▶ **Exercise material**:

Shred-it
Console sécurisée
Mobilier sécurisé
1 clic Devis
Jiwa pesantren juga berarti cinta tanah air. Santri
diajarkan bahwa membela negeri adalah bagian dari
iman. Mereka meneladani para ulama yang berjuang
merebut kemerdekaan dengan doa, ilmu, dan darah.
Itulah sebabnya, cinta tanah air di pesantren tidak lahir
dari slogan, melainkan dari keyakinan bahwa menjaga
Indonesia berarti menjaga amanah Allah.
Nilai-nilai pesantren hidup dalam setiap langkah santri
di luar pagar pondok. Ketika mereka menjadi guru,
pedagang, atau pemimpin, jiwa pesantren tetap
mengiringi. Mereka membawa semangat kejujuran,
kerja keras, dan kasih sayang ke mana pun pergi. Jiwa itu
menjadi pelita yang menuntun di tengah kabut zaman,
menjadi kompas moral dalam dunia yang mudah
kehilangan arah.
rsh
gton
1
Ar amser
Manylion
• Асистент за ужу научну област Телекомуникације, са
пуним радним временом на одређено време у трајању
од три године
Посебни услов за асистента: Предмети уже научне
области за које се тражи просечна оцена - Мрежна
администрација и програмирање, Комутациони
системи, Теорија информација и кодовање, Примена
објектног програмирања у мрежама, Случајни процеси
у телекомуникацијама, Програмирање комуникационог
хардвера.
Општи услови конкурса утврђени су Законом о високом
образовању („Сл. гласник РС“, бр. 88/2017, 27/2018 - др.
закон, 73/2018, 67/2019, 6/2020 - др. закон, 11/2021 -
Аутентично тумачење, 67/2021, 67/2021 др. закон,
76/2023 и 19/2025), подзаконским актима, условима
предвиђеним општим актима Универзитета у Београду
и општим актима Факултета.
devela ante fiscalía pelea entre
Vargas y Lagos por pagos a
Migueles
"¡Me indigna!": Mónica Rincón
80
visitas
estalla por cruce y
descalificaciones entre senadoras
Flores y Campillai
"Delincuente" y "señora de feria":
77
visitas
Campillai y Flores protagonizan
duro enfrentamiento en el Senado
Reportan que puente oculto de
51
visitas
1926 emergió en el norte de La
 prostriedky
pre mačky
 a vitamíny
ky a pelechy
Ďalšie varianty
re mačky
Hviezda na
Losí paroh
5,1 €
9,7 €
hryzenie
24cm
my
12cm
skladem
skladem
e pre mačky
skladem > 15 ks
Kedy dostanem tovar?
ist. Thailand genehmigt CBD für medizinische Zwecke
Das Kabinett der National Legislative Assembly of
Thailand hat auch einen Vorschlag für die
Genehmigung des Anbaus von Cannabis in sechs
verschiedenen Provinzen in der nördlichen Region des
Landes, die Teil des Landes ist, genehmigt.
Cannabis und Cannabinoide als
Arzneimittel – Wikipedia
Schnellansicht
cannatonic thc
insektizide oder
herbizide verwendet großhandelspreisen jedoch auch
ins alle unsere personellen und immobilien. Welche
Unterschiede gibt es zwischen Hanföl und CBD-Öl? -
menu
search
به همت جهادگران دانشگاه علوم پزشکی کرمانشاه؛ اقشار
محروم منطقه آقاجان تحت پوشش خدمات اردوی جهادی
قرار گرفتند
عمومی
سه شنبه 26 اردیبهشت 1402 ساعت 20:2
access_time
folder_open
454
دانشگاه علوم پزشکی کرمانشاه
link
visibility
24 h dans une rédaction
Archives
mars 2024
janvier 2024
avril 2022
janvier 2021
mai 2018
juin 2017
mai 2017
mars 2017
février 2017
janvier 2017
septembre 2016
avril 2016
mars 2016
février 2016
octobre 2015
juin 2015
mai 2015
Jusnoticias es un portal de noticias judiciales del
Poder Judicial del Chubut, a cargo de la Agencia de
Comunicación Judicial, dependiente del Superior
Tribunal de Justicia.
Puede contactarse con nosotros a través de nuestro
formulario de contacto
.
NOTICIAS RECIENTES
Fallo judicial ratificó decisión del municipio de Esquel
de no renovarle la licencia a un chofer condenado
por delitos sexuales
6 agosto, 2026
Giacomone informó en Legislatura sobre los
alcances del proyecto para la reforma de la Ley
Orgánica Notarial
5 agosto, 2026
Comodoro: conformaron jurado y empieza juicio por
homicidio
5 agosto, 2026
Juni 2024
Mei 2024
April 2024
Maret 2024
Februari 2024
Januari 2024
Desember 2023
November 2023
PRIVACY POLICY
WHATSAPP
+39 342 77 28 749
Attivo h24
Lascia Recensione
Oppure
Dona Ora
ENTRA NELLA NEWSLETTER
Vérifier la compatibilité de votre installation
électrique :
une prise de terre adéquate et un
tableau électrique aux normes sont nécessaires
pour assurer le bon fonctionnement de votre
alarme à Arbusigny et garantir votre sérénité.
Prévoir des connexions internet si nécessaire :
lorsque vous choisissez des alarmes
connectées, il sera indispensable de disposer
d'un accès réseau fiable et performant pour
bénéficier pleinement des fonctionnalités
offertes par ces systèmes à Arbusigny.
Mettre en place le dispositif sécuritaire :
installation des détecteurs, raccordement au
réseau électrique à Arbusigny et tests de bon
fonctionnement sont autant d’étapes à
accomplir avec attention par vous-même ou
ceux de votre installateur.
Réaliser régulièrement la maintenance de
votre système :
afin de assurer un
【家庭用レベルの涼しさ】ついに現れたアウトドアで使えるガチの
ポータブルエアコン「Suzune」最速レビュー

▶ **Exercise brief**: Give the number of lines in the material above that have the word "vous" in them, and nothing more.

▶ **Result for this task**: 2